Chris
Chris Software engineer. WePay, LinkedIn, PayPal. Co-author Apache Samza, PMC Apache Airflow.

Trust, but automate

Trust, but automate

If you want to enforce a technical guideline or rule, you must automate the enforcement mechanism. Relying on human beings to do the enforcement is too error prone, yet this is exactly the pattern that I see pop up again and again.

Suppose a team wants to define database schema rules. Things like banning the use of BINARY in MySQL in favor of VARBINARY, or the requirement for create and modify time columns in every table. It’s surprising how a group of otherwise intelligent engineers will sit in a room and agree that these are the required rules, and then go and publish them on a page somewhere. “There, done,” they say. Wrong.

Humans aren’t good at this

People aren’t perfect. Rules are circumvented, mistakenly or otherwise. You need something to enforce the rules. Here again, humans are poor performers. They get bored. They are biased. They can be persuaded. They forget things. Computers don’t do this. It should go without saying, but if the way you plan to enforce your rules is via a human, it’s probably going to fall apart. Even if you documented the rules. Even if the document has animated gifs, bold letters, and threats. It just doesn’t work well.

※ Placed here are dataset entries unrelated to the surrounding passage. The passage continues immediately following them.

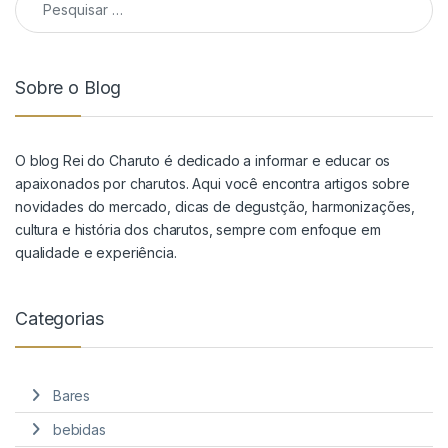
Sobre o Blog
O blog Rei do Charuto é dedicado a informar e educar os
apaixonados por charutos. Aqui você encontra artigos sobre
novidades do mercado, dicas de degustção, harmonizações,
cultura e história dos charutos, sempre com enfoque em
qualidade e experiência.
Categorias
Bares
bebidas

The solution is to seek out what can be automated, and spend the time to automate it. Ultimately, it’s the responsibility of the person (or group) that defined the rules to make sure that the rules are enforced. This means it’s their job to automate the enforcement, whether that’s writing scripts, turning on commit hooks, or enabling lint checks.

The best place to follow me is on my mailing list. Get new posts and recommended reading every Friday.

What about exceptions?

The problem with rules is that there are always exceptions. When the rubber meets the road, when it’s 3 a.m. and the site is down and you just need to get something fixed. You need to consciously and intentionally circumvent the rules. But you’ve just gone and automated everything! You need to bake the exception flow into the automation process.

At LinkedIn, we had the concept of an “ACL override”. You could execute an ACL override when committing code to a repository that you didn’t normally have access to. After approval from another engineer, the override was logged, and an email was sent to the entire engineering organization to alert everyone that an override had occurred. The tool was seldom used, but it was there in case it was needed.

Make sure that automation allows for its circumvention, but does so in a way that makes it clear that this is not normal. Causing the user a little pain is fine, and arguably a good thing. Log and alert when a circumvention occurs, and make it clear to the user what they’re trading off by breaking the rules.

Limitations

Sadly, not all rule enforcement can be automated all the time. Whenever a human being is required to make a qualitative judgement, automation bumps up against its limits.

Let’s take Semantic Versioning as an example. Take a moment to review the website if you’re unfamiliar with it. One of the rules from the website reads:

Patch version Z (x.y.Z | x > 0) MUST be incremented if only backwards compatible bug fixes are introduced. A bug fix is defined as an internal change that fixes incorrect behavior.

Backwards compatibility is something that can be (kind of) automated and tested via a script (assuming there’s a rigorous way to define a public API), so that’s good news. But what about this claim about a bug fix being something that fixes incorrect behavior. Who determines what a bug fix is versus what a feature is? One could try to define a “feature” and “bug fix” issue type in an issue tracker, and link the issues to the commits. Transitively, this would connect the issue type to the version bump, and automated checks could then verify that “feature” issues are only resolved when a minor version bump occurs, not a patch version. Still, who defines whether an issue is a feature or a bug? Things get a bit wishy-washy.

Ultimately, some processes are just going to boil down to humans making judgement calls. In these cases, automate what you can, but be aware that you no longer have a rule — you have a guideline. You can still derive useful information, but it’s dependent on the quality of the human judgements being made. This is where culture becomes important. If people care about the output of the automation, they’ll be more likely to think about their decisions, and input things that make sense.

In summary

Keep your eye out when engaged in conversations surrounding guidelines in rules. If you’re in a meeting where people define the end-point as documenting the rules, push back. Tell them to trust users to read the rules, but automate the enforcement.